The result was that the U.S. voted against operative paragraphs 1 and 2 of the omnibus resolution -- which could be interpreted as giving blanket endorsement to all the documents of Mexico City -- and abstained on the resolution as a whole. A sizable number of other countries joined us in these votes, thus demonstrating their determination not to let the laudable UN action for women be contaminated with the Zionism issue. In our explanation of vote we made this clear, as well as the fact that we wholeheartedly support the Decade for Women and implementation of the World Plan of Action.

Initiatives on women in development won wide approval. The employment of women in the United Nations fared less well. A resolution was passed, but with some of its teeth extracted. There is still considerable resistance to taking concrete steps within the United Nations itself to improve the status of women employees, in part because developing countries fear that an increase in women staff will come chiefly from the developed countries.

These are difficult days in the United Nations. The fact that, at the height of polemics and confrontation, nations were able to agree to move forward on the Plan of Action and Decade for Women says much in my view for the solidarity evident on the women’s issues. The extent to which the great goals of International Women’s Year are reached will of course depend primarily on member governments and on countless organizations and individuals around the world. That record has yet to be written. But the United Nations has shown that it can be an articulator of shared ideals, a catalyst to strengthen motivation, reinforce determination, and lay the groundwork for action.

Finally, let me say how much I enjoyed working with you at the Conference. I was proud of our delegation and of the U.S. performance.

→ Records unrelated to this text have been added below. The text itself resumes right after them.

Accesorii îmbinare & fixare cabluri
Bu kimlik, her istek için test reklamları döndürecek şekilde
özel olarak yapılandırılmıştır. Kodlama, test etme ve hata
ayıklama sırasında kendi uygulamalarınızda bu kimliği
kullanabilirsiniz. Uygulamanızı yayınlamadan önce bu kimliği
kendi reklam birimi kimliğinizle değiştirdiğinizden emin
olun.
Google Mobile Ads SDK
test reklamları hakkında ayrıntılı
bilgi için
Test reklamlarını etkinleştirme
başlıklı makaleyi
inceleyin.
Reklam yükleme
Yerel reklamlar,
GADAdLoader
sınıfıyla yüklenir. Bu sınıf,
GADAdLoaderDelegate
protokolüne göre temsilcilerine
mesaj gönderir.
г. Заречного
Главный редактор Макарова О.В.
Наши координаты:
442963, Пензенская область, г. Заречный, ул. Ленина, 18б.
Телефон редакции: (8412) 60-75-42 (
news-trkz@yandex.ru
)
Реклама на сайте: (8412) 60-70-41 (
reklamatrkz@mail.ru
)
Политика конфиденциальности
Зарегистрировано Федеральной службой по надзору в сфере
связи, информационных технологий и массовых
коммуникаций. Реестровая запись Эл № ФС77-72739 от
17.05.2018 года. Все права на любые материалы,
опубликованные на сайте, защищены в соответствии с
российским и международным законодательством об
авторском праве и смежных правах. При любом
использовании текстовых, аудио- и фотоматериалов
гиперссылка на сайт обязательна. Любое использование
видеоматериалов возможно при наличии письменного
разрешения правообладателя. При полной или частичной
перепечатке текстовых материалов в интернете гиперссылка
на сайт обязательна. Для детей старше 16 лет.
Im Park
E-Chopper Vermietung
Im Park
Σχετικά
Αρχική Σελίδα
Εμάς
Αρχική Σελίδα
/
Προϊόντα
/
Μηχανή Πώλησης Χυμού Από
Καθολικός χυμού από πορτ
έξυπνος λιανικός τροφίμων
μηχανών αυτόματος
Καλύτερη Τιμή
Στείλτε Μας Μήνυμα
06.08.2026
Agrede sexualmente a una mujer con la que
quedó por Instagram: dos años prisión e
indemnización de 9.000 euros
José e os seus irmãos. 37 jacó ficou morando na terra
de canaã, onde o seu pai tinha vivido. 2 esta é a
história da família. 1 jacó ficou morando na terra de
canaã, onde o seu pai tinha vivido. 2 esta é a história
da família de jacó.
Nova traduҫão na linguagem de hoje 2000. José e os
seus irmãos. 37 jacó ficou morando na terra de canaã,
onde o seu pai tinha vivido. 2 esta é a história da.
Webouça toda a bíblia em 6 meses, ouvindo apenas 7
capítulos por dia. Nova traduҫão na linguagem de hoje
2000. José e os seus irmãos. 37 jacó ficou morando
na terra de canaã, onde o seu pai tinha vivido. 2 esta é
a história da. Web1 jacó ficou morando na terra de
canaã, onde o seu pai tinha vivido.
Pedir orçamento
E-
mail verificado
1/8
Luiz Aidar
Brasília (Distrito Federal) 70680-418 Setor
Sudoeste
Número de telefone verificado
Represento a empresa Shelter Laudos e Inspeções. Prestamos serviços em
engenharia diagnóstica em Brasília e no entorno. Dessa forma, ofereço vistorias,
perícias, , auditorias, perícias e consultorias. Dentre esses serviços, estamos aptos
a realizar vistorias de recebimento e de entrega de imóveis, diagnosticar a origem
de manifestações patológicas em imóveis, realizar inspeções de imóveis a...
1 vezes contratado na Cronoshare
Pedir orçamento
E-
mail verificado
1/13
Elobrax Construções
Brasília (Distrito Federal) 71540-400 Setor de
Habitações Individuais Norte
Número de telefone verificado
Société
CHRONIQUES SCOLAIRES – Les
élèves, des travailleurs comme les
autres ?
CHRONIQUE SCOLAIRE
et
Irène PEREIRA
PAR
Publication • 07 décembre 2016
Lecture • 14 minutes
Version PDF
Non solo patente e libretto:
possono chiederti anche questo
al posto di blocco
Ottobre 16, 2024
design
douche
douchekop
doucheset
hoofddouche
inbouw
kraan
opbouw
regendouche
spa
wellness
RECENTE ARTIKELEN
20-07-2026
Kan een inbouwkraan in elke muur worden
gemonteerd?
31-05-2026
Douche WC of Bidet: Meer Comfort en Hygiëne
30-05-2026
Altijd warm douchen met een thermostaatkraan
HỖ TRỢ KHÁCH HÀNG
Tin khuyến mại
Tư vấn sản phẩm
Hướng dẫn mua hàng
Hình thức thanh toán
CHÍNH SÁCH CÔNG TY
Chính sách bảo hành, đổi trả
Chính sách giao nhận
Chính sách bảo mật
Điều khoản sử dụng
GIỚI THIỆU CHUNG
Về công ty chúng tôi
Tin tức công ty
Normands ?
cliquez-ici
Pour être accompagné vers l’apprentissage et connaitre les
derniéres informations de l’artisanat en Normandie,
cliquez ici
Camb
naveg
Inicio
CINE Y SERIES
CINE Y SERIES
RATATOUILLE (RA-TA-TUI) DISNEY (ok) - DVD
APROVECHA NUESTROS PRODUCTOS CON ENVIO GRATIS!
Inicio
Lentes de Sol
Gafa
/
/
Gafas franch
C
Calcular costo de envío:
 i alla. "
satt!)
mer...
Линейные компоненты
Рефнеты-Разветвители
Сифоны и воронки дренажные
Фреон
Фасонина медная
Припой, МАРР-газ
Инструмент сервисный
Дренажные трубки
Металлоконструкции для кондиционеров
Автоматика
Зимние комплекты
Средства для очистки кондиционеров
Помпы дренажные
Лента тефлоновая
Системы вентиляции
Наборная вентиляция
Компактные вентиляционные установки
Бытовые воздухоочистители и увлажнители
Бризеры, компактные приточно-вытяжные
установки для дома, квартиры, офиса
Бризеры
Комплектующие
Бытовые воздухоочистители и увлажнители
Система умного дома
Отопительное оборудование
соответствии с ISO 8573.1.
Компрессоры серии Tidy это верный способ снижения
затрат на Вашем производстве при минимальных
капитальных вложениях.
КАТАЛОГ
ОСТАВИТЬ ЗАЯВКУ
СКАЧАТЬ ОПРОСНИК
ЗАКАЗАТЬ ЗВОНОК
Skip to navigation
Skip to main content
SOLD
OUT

Certainly none of us has any illusions that what lies ahead will be easy. But I hope and believe that ten years from now we shall look back at Mexico City and feel that we participated in an historic event.

With all best wishes for the New Year,

Sincerely,
[signed Barbara]
Barbara M. White
Ambassador
Alternate U.S. Representative for Special Political Affairs

Enclosures: See attached sheet

  1. Source: Ford Library, Lindh and Holm Files, Box 25, U.S. Delegates’ Statements and Reports (1). No classification marking. The enclosures were not found, but Maymi’s statements and the resolution adopted by the United Nations General Assembly are published in Department of State Bulletin, January 26, 1976, pp. 110–118.
  2. White assessed developments with regard to promoting women’s causes at the recently completed United Nations General Assembly.